Task details
What follows is a listing; give it again exactly, in its entirety.

====================

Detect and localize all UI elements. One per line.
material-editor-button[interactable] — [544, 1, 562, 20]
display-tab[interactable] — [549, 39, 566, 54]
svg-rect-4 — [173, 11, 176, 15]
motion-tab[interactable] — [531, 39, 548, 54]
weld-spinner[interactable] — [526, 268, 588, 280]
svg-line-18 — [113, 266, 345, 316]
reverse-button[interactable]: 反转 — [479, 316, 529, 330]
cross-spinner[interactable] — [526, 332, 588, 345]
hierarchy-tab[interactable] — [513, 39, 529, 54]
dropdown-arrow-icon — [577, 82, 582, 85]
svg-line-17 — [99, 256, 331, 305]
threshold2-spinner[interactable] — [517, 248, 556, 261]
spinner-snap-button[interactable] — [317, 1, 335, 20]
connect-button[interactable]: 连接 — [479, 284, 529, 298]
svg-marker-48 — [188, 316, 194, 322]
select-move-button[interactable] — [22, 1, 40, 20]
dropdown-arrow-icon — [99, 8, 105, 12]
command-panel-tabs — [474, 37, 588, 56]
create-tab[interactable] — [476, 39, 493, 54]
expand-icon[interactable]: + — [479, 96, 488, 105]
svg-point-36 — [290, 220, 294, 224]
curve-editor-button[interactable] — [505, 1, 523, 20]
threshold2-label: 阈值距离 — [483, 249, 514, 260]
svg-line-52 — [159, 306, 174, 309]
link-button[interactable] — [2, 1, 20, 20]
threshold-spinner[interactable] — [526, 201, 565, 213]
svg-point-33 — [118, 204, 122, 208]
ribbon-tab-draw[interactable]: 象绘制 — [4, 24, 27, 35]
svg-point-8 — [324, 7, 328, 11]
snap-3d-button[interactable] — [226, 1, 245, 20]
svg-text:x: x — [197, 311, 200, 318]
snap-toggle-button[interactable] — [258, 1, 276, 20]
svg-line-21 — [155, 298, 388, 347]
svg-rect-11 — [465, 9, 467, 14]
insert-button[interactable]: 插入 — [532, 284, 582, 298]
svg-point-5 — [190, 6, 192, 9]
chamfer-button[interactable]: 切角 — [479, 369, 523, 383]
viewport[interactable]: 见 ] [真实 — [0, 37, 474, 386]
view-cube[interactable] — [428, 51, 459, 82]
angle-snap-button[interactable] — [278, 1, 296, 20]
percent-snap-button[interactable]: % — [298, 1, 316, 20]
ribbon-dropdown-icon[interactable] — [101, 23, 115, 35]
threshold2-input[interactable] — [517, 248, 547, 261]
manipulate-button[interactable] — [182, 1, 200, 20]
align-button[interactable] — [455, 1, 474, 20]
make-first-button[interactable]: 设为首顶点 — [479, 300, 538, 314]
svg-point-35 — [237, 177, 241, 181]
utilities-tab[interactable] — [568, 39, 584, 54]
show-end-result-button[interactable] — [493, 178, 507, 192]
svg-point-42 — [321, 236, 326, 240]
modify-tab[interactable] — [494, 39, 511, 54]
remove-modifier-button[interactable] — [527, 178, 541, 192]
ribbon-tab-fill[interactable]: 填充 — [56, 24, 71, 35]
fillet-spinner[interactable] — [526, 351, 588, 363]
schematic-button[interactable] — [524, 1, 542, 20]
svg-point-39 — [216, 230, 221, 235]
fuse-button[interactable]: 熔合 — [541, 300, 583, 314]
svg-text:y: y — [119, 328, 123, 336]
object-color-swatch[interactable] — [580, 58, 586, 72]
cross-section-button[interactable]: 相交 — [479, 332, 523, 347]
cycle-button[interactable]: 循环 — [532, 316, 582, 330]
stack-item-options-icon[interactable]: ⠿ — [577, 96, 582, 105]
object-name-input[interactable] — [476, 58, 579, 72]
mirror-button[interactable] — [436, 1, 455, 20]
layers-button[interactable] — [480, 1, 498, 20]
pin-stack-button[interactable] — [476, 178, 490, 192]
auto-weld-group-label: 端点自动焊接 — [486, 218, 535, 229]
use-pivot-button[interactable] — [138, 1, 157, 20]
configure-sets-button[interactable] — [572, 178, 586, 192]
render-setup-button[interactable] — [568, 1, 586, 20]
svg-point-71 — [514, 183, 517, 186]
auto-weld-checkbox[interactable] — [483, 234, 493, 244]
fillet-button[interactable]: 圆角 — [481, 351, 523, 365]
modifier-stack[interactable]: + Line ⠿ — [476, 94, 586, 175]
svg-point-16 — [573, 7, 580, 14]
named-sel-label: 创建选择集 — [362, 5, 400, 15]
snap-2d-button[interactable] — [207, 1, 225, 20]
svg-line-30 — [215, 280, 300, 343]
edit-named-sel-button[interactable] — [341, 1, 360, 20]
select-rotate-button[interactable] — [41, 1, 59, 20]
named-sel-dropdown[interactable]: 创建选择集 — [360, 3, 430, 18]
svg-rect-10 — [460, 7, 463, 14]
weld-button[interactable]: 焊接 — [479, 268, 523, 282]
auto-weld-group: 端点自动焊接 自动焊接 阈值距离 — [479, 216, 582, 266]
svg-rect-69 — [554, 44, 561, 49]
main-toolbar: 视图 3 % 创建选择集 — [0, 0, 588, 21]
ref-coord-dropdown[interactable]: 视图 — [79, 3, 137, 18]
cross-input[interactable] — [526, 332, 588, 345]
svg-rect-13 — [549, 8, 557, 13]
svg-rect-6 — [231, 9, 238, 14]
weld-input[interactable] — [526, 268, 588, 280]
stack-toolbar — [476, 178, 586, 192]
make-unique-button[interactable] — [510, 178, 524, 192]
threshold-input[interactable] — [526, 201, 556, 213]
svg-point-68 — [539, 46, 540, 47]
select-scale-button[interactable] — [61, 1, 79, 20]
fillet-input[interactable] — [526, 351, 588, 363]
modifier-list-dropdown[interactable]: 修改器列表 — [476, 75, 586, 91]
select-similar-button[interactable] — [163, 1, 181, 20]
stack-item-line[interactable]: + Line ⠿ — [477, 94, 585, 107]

====================

Your solution
Detect and localize all UI elements. One per line.
material-editor-button[interactable] — [544, 1, 562, 20]
display-tab[interactable] — [549, 39, 566, 54]
svg-rect-4 — [173, 11, 176, 15]
motion-tab[interactable] — [531, 39, 548, 54]
weld-spinner[interactable] — [526, 268, 588, 280]
svg-line-18 — [113, 266, 345, 316]
reverse-button[interactable]: 反转 — [479, 316, 529, 330]
cross-spinner[interactable] — [526, 332, 588, 345]
hierarchy-tab[interactable] — [513, 39, 529, 54]
dropdown-arrow-icon — [577, 82, 582, 85]
svg-line-17 — [99, 256, 331, 305]
threshold2-spinner[interactable] — [517, 248, 556, 261]
spinner-snap-button[interactable] — [317, 1, 335, 20]
connect-button[interactable]: 连接 — [479, 284, 529, 298]
svg-marker-48 — [188, 316, 194, 322]
select-move-button[interactable] — [22, 1, 40, 20]
dropdown-arrow-icon — [99, 8, 105, 12]
command-panel-tabs — [474, 37, 588, 56]
create-tab[interactable] — [476, 39, 493, 54]
expand-icon[interactable]: + — [479, 96, 488, 105]
svg-point-36 — [290, 220, 294, 224]
curve-editor-button[interactable] — [505, 1, 523, 20]
threshold2-label: 阈值距离 — [483, 249, 514, 260]
svg-line-52 — [159, 306, 174, 309]
link-button[interactable] — [2, 1, 20, 20]
threshold-spinner[interactable] — [526, 201, 565, 213]
svg-point-33 — [118, 204, 122, 208]
ribbon-tab-draw[interactable]: 象绘制 — [4, 24, 27, 35]
svg-point-8 — [324, 7, 328, 11]
snap-3d-button[interactable] — [226, 1, 245, 20]
svg-text:x: x — [197, 311, 200, 318]
snap-toggle-button[interactable] — [258, 1, 276, 20]
svg-line-21 — [155, 298, 388, 347]
svg-rect-11 — [465, 9, 467, 14]
insert-button[interactable]: 插入 — [532, 284, 582, 298]
svg-point-5 — [190, 6, 192, 9]
chamfer-button[interactable]: 切角 — [479, 369, 523, 383]
viewport[interactable]: 见 ] [真实 — [0, 37, 474, 386]
view-cube[interactable] — [428, 51, 459, 82]
angle-snap-button[interactable] — [278, 1, 296, 20]
percent-snap-button[interactable]: % — [298, 1, 316, 20]
ribbon-dropdown-icon[interactable] — [101, 23, 115, 35]
threshold2-input[interactable] — [517, 248, 547, 261]
manipulate-button[interactable] — [182, 1, 200, 20]
align-button[interactable] — [455, 1, 474, 20]
make-first-button[interactable]: 设为首顶点 — [479, 300, 538, 314]
svg-point-35 — [237, 177, 241, 181]
utilities-tab[interactable] — [568, 39, 584, 54]
show-end-result-button[interactable] — [493, 178, 507, 192]
svg-point-42 — [321, 236, 326, 240]
modify-tab[interactable] — [494, 39, 511, 54]
remove-modifier-button[interactable] — [527, 178, 541, 192]
ribbon-tab-fill[interactable]: 填充 — [56, 24, 71, 35]
fillet-spinner[interactable] — [526, 351, 588, 363]
schematic-button[interactable] — [524, 1, 542, 20]
svg-point-39 — [216, 230, 221, 235]
fuse-button[interactable]: 熔合 — [541, 300, 583, 314]
svg-text:y: y — [119, 328, 123, 336]
object-color-swatch[interactable] — [580, 58, 586, 72]
cross-section-button[interactable]: 相交 — [479, 332, 523, 347]
cycle-button[interactable]: 循环 — [532, 316, 582, 330]
stack-item-options-icon[interactable]: ⠿ — [577, 96, 582, 105]
object-name-input[interactable] — [476, 58, 579, 72]
mirror-button[interactable] — [436, 1, 455, 20]
layers-button[interactable] — [480, 1, 498, 20]
pin-stack-button[interactable] — [476, 178, 490, 192]
auto-weld-group-label: 端点自动焊接 — [486, 218, 535, 229]
use-pivot-button[interactable] — [138, 1, 157, 20]
configure-sets-button[interactable] — [572, 178, 586, 192]
render-setup-button[interactable] — [568, 1, 586, 20]
svg-point-71 — [514, 183, 517, 186]
auto-weld-checkbox[interactable] — [483, 234, 493, 244]
fillet-button[interactable]: 圆角 — [481, 351, 523, 365]
modifier-stack[interactable]: + Line ⠿ — [476, 94, 586, 175]
svg-point-16 — [573, 7, 580, 14]
named-sel-label: 创建选择集 — [362, 5, 400, 15]
snap-2d-button[interactable] — [207, 1, 225, 20]
svg-line-30 — [215, 280, 300, 343]
edit-named-sel-button[interactable] — [341, 1, 360, 20]
select-rotate-button[interactable] — [41, 1, 59, 20]
named-sel-dropdown[interactable]: 创建选择集 — [360, 3, 430, 18]
svg-rect-10 — [460, 7, 463, 14]
weld-button[interactable]: 焊接 — [479, 268, 523, 282]
auto-weld-group: 端点自动焊接 自动焊接 阈值距离 — [479, 216, 582, 266]
svg-rect-69 — [554, 44, 561, 49]
main-toolbar: 视图 3 % 创建选择集 — [0, 0, 588, 21]
ref-coord-dropdown[interactable]: 视图 — [79, 3, 137, 18]
cross-input[interactable] — [526, 332, 588, 345]
svg-rect-13 — [549, 8, 557, 13]
svg-rect-6 — [231, 9, 238, 14]
weld-input[interactable] — [526, 268, 588, 280]
stack-toolbar — [476, 178, 586, 192]
make-unique-button[interactable] — [510, 178, 524, 192]
threshold-input[interactable] — [526, 201, 556, 213]
svg-point-68 — [539, 46, 540, 47]
select-scale-button[interactable] — [61, 1, 79, 20]
fillet-input[interactable] — [526, 351, 588, 363]
modifier-list-dropdown[interactable]: 修改器列表 — [476, 75, 586, 91]
select-similar-button[interactable] — [163, 1, 181, 20]
stack-item-line[interactable]: + Line ⠿ — [477, 94, 585, 107]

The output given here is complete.